Eerst iets over de sociale instellingen in de kleine samenlevingen (“het microniveau”) die de individuen van nabij omringen en met name over het familiaal leven. Vroeger waren de familiebanden sterk en dat zijn ze in sommige streken, in Zuid-Europa bijvoorbeeld, nog altijd. Zij beperken de vrijheid van de individuen maar vormen tevens een niet geringe steun voor individuen die geen blijf weten met een onbeperkte vrijheid. “Vrijheid, blijheid” is een misleidende leuze.
In onze streken is het familieleven sterk verzwakt. Dat heeft pathologische neveneffecten, vooral in armere milieus. Natuurlijk zijn er individuen die zich gelukkig geëmancipeerd weten uit een verstikkende familiale omgeving, bijvoorbeeld dankzij de mogelijkheid tot echtscheiding. Maar die vormen de uitzondering op de regel. Gehuwden zijn over het algemeen minder onderhevig aan depressies dan ongehuwden.

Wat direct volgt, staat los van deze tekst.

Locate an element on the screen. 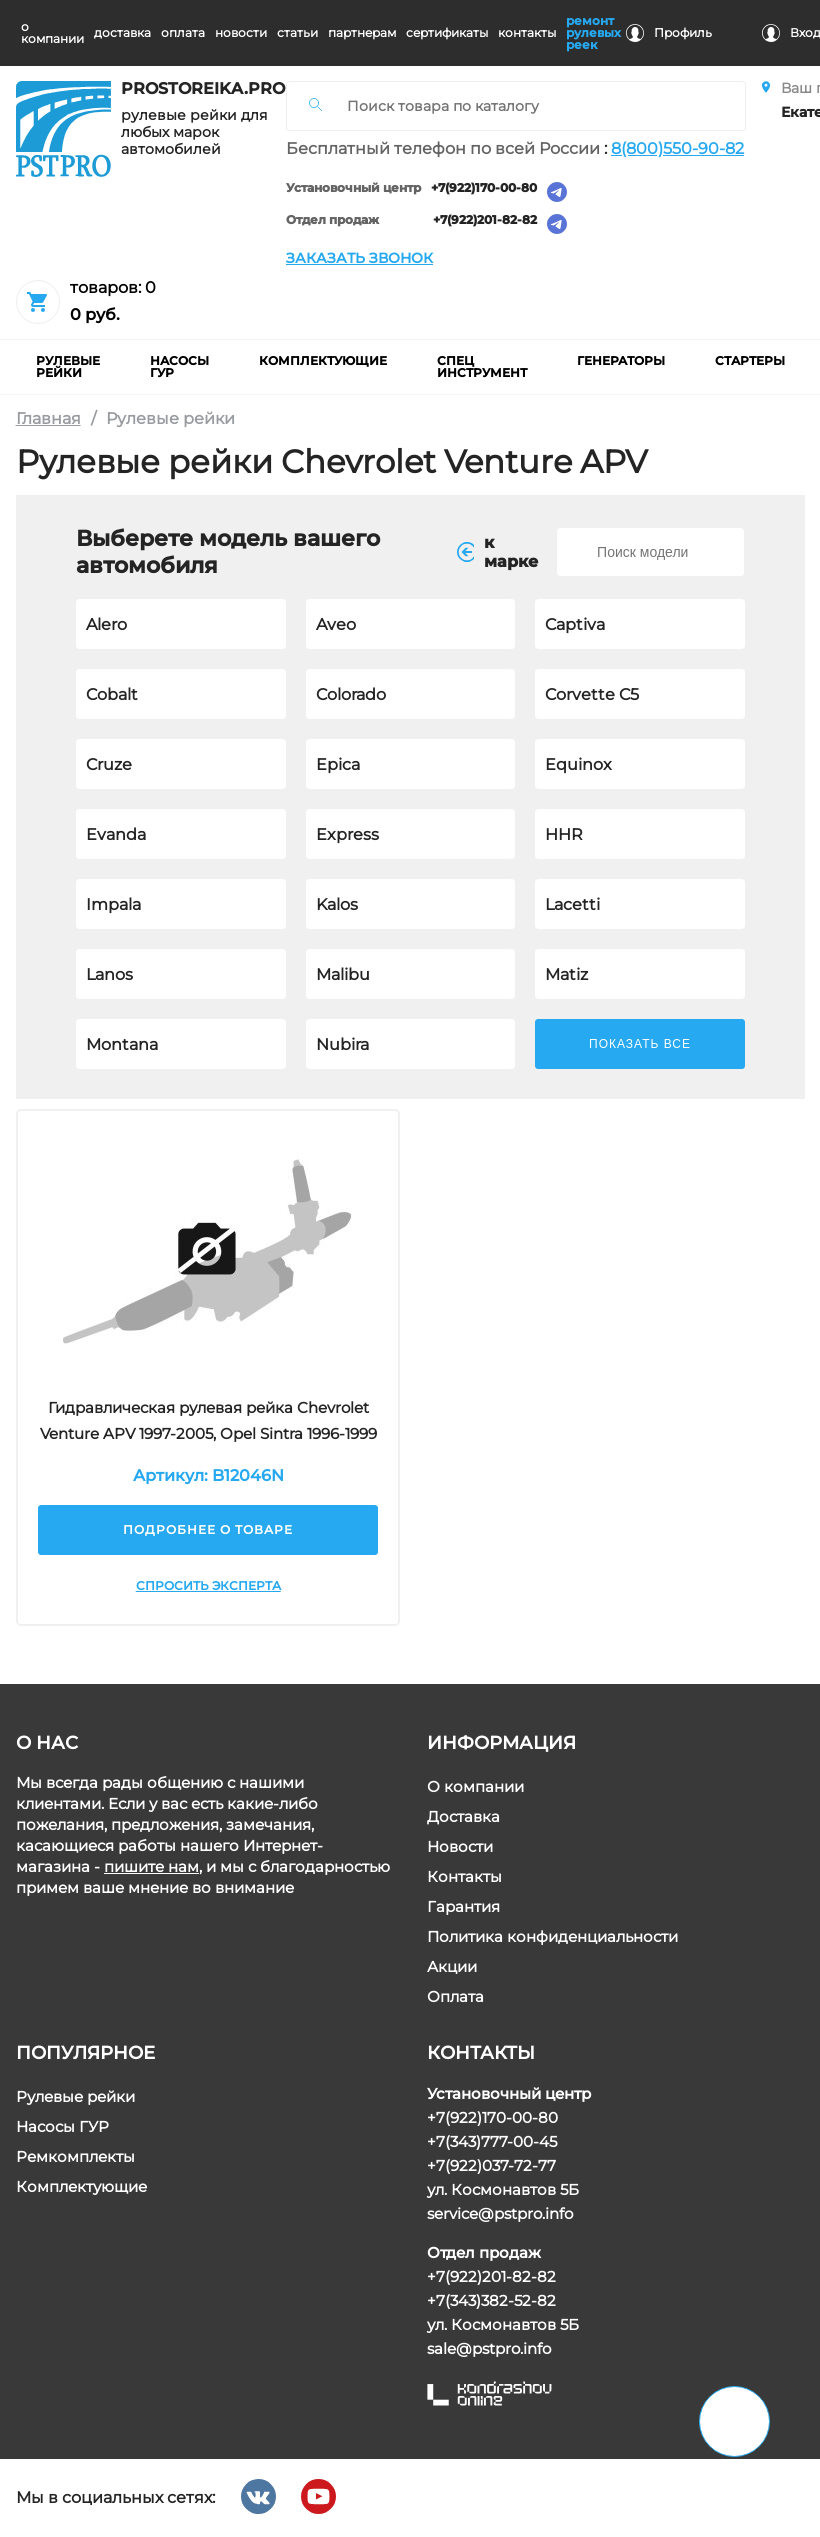  Рулевые рейки is located at coordinates (75, 2096).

Nog meer opvallend is dat de verzwakking van vele collectieve normen op het niveau van de grootschalige samenleving (“het macroniveau”) een soortgelijk effect heeft gehad. Individuen vinden het moeilijk om op eigen houtje, zonder de ruggensteun van morele tradities, een zinvol leven uit te bouwen. Emancipatie uit starre morele conventies is goed maar de steun van collectieve tradities kan niet volledig gemist worden. Gehoorzaamheid aan het politieke en/of aan het religieuze gezag maakt het leven, en de keuzes die het leven meebrengt, een stuk gemakkelijker. Daarom ervoeren niet alle burgers van Oost-Duitsland de val van de muur als een bevrijding.
Het kader mag niet te strak zijn en evenmin te laks
De klassieke Franse socioloog Emile Durkheim wist het al. Individuen hebben behoefte aan een collectief kader van waarden en normen. Dat kader mag niet te strak zijn en evenmin te laks. Individuen kunnen die normen niet ontdekken zonder hun morele tradities te raadplegen. Als hun samenleving geen of al te tegenstrijdige normen te bieden heeft, wordt hun het leven erg moeilijk gemaakt. Durkheim meende dat dergelijke normloze individuen tot afwijkend gedrag en zelfs tot zelfmoord geneigd zijn.
Eigenlijk wijkt Lagrange niet ver af van deze grote meester. Wel ondersteunt hij zijn betoog met meer en met meer actuele gegevens. Die suggereren hem dat de toenemende vraag naar verslavende drugs zoals cocaïne sterk gelijkt op een nieuwe, geleidelijke vorm van zelfmoord.